チューリングの考案したチューリング・テストとは、「機械(人工知能)がどれだけ知能を持っているか」を調べるためのテストである。チューリングの提唱するテストの方法は、以下の通り。
1.テストする機械(コンピュータ)Aと本物の人間B、そして判定員Cを、それぞれ隔離された部屋に入れる。判定員は人間と機械が部屋にいるのは知っているが、どちらの部屋に機械が入っているか知らされていない。
2.判定員はキーボードを使い、AとBへ質問をする。ここで機械Aはできるだけ人間が話しているふりをして答える。

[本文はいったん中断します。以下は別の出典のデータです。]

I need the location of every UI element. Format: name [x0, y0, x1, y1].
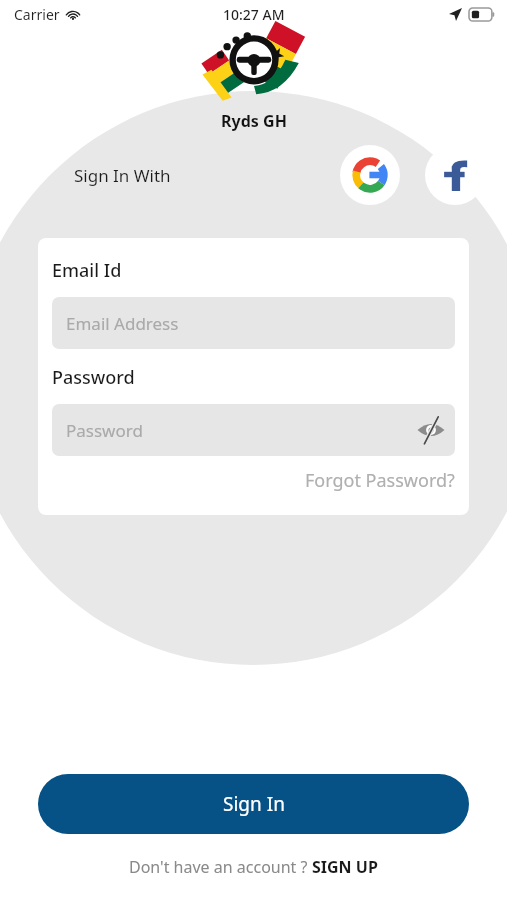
button[interactable]: Don't have an account ?	[0, 856, 507, 878]
button[interactable]: Sign in with Facebook	[425, 145, 485, 205]
staticText: Password	[52, 365, 135, 390]
button[interactable]: Sign in with Google	[340, 145, 400, 205]
staticText: Ryds GH	[221, 110, 287, 132]
staticText: Password	[66, 419, 143, 442]
button[interactable]: Email Address	[52, 297, 455, 349]
staticText: Email Id	[52, 258, 122, 283]
button[interactable]: Show password	[407, 406, 455, 454]
staticText: Don't have an account ?	[129, 856, 312, 878]
staticText: Sign In With	[74, 164, 171, 187]
staticText: Sign In	[223, 791, 285, 817]
button[interactable]: Forgot Password?	[305, 468, 455, 493]
button[interactable]: Sign In	[38, 774, 469, 834]
staticText: Email Address	[66, 312, 179, 335]
staticText: Carrier	[14, 5, 60, 24]
button[interactable]: Password	[52, 404, 455, 456]
staticText: 10:27 AM	[223, 5, 285, 24]
staticText: SIGN UP	[312, 856, 378, 878]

3.会話を通して判定員はどちらが人間でどちらが機械かを判別する。ここで人間と機械を区別できなければ、その機械は人間と同じように知能を持って考えているとみなしてよい。
図1にその様子を表す。つまり、コンピュータは「自分は人間だ」と思わせるように相手をだまさなくてはいけない。
図1
発表された当時、このテストは「人工知能とは何か」という議論にひとつの解答を提示した画期的なものであった。しかし、このテストで本当に機械の知能を測れるのだろうか。人間と同じように会話できれば、本当にその機械は「人間と同じ」知能を持っていると考えてよいのだろうか?

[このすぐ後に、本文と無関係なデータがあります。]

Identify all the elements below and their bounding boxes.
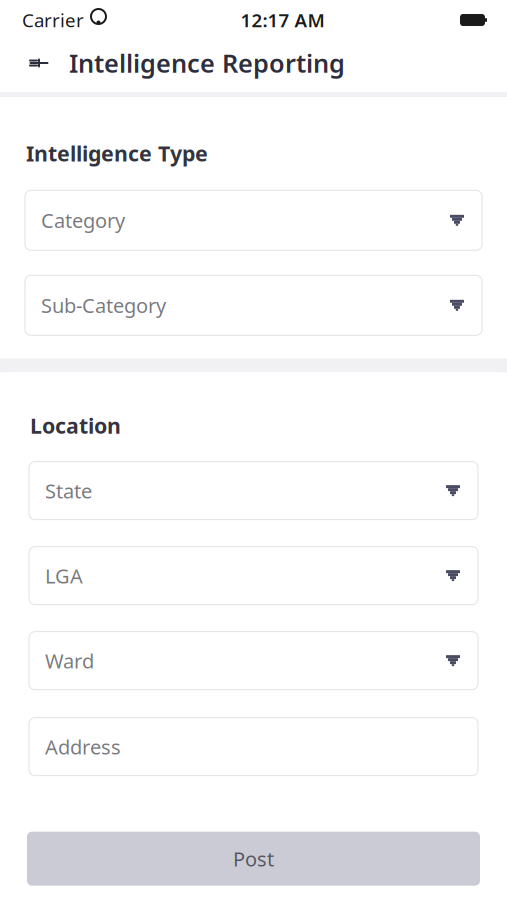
staticText: 12:17 AM bbox=[240, 8, 324, 32]
button[interactable]: Back bbox=[18, 43, 60, 83]
staticText: Category bbox=[41, 207, 125, 234]
button[interactable]: Sub-Category bbox=[25, 275, 482, 335]
button[interactable]: LGA bbox=[29, 547, 478, 605]
button[interactable]: Ward bbox=[29, 632, 478, 690]
staticText: Post bbox=[233, 845, 274, 872]
staticText: Intelligence Type bbox=[26, 139, 208, 167]
button[interactable]: Address bbox=[29, 718, 478, 776]
staticText: Ward bbox=[45, 647, 94, 674]
staticText: State bbox=[45, 477, 92, 504]
staticText: Carrier bbox=[22, 8, 84, 32]
staticText: Sub-Category bbox=[41, 292, 166, 319]
staticText: LGA bbox=[45, 562, 83, 589]
staticText: Address bbox=[45, 733, 121, 760]
button[interactable]: State bbox=[29, 462, 478, 520]
button[interactable]: Category bbox=[25, 190, 482, 250]
staticText: Intelligence Reporting bbox=[69, 46, 345, 80]
button[interactable]: Post bbox=[27, 832, 480, 886]
staticText: Location bbox=[30, 411, 121, 440]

この問題について、アメリカの哲学者ジョン・サールは「中国語の部屋」という例を出し、チューリング・テストに対し疑問を投げかけている。
中国語を全く知らない人間がチューリング・テストの部屋に入れられているとしよう。ここで、部屋に入る前に彼には中国語で書かれた「中国語辞典」を渡しておく。その本にはあらゆる質問に対して、適切な答え方が記してある。部屋に入った彼は、その辞典を調べながら質問に答えていく。もちろん彼は中国語を知らないので、質問と同じ中国文字の列を探し、そこにある答えをそのままキーボードに打ち込むだけである。しかし、判定員はそれを知らないため、彼が中国語の質問に対し完全な回答をしていると思ってしまう。つまり、彼は中国語を理解していないにも関わらず、判定員は彼が中国語を理解していると判断してしまうのである。
図2
ここで人間を機械に置き換えてみると、この機械が知能を持っているわけではなく、質問に対して適切な回答を出すプログラムに過ぎないということが分かるであろう。つまり、チューリング・テストでは機械の「会話の対応能力」を測ることができるかも知れないが、それによって機械が知能を持っているかどうかまでは判別できないというのがサールの反論である。

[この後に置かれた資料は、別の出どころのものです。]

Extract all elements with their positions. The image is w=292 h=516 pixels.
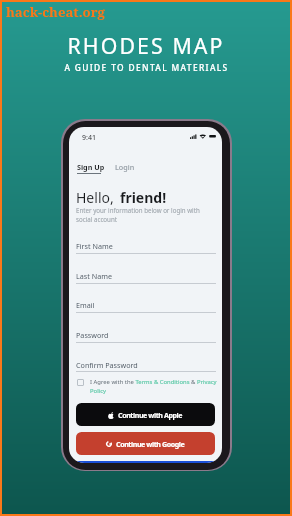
button[interactable]: Sign Up [77, 162, 105, 172]
staticText: Continue with Apple [118, 410, 183, 420]
staticText: First Name [76, 241, 113, 251]
button[interactable]: Continue with Apple [76, 403, 215, 426]
staticText: Continue with Google [116, 439, 185, 449]
button[interactable]: I Agree with the Terms & Conditions & Pr… [77, 378, 217, 395]
staticText: Hello, [76, 188, 114, 207]
staticText: Email [76, 300, 95, 310]
button[interactable]: Continue with Google [76, 432, 215, 455]
staticText: Password [76, 330, 109, 340]
staticText: Sign Up [77, 162, 105, 172]
staticText: Enter your information below or login wi… [76, 206, 207, 224]
staticText: 9:41 [82, 133, 96, 143]
staticText: I Agree with the Terms & Conditions & Pr… [90, 378, 217, 395]
staticText: Confirm Password [76, 360, 138, 370]
staticText: RHODES MAP [67, 31, 225, 60]
staticText: friend! [120, 188, 167, 207]
staticText: hack-cheat.org [6, 3, 105, 21]
staticText: Last Name [76, 271, 112, 281]
staticText: A GUIDE TO DENTAL MATERIALS [64, 62, 229, 73]
button[interactable]: Login [115, 162, 135, 172]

「中国語の部屋」によって、チューリング・テストは無意味なものであると否定されたわけではない。むしろチューリング・テストによって、知能があるかどうか、を会話によるコミュニケーションによって判断するところに問題がある、ということが分かったのである。
「イノセンス」「攻殻機動隊」シリーズの世界では、高度にネット化された社会が舞台であり、街にはチューリング・テストを余裕でパスするようなアンドロイドたちであふれかえっている。人間の義体化も進み、機械との隔たりも無くなっている。
現代において、我々とロボットはまだはっきりと区別できる存在である。その境が無視できるほどあいまいになった時、一体何が起こるのであろうか。